Published online by Cambridge University Press: 05 August 2012
So far, we have made measurements without saying anything about antennas, or about how power gets from the transmitter to the receiver. In our measurements, a 50-Ω load has taken the place of the antenna. However, instead of dissipating the power as heat, an antenna radiates power as electromagnetic waves. One thing that makes antennas interesting is that they necessarily involve both the voltages and currents that we study in circuits and the electric and magnetic fields that make up radio waves. This gives antennas a special place in the history of physics. They were the crucial components that Hertz developed in the 1880s to demonstrate that Maxwell's equations for electricity and magnetism are correct. In the 1960s, a special parabolic antenna allowed Arno Penzias and Robert Wilson at Bell Telephone Laboratories to discover the cosmic background radiation. That measurement earned them a Nobel Prize, and it gave an entirely new interpretation to the history of the universe.
An antenna is characterized by its impedance and pattern, which is a plot of where the power goes for a transmitting antenna.
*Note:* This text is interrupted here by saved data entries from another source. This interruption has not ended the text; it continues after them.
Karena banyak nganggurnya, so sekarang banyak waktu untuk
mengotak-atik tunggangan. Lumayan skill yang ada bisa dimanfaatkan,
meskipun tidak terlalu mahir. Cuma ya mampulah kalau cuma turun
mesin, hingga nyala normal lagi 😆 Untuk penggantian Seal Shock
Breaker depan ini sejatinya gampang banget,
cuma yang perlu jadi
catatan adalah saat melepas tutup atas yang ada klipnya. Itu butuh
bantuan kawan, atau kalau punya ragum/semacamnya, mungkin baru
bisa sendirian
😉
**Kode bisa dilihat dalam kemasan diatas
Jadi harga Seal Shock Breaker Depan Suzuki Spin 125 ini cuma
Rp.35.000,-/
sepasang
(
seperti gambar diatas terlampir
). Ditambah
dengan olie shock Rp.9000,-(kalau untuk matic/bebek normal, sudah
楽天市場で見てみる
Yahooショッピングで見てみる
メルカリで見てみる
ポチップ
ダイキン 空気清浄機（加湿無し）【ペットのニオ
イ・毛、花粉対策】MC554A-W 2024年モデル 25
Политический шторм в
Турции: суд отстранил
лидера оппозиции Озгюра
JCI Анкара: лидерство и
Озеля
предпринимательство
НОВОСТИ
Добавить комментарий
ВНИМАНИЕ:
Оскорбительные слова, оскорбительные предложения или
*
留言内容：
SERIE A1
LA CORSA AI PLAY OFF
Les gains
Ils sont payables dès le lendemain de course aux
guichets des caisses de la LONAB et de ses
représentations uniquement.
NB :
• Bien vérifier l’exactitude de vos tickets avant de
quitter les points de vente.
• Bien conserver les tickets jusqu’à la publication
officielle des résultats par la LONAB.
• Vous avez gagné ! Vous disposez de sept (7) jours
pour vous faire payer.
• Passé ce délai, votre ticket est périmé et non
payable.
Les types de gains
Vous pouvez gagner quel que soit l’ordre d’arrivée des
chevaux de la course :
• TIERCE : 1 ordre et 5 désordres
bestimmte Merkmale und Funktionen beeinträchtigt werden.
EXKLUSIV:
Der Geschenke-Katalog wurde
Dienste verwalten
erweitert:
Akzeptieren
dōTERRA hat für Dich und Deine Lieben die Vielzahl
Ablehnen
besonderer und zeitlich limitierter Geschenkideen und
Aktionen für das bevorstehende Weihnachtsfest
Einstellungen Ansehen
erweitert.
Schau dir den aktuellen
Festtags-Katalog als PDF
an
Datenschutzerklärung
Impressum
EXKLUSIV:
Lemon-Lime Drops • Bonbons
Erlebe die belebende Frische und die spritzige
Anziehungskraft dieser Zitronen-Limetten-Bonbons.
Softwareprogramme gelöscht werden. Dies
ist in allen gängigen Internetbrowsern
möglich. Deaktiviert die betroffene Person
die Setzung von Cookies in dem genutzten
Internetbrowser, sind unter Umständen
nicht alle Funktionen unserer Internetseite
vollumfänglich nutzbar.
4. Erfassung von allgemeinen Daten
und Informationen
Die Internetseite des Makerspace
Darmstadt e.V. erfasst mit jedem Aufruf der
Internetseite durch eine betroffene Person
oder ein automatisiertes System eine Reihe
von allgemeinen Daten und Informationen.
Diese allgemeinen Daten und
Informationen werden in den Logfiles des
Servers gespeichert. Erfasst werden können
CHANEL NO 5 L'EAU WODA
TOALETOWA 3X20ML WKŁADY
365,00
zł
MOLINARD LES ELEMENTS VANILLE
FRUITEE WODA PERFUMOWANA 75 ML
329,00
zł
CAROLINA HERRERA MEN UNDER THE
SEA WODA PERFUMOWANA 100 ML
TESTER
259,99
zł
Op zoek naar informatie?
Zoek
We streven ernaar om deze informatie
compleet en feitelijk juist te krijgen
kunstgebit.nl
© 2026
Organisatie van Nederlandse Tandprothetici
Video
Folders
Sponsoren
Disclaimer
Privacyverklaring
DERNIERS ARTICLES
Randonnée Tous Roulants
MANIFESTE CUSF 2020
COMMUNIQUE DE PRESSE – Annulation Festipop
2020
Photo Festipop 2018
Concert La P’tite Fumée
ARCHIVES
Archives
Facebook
Traditionally, antennas have been analyzed as transmitters, and most antenna engineers think entirely in terms of transmitting antennas. If we know how an antenna transmits, we can use the reciprocity theorem to figure out how the antenna works in reception. The physical description of transmission and reception are actually quite different, and the physics of receiving antennas is in many ways as interesting as for transmitting antennas.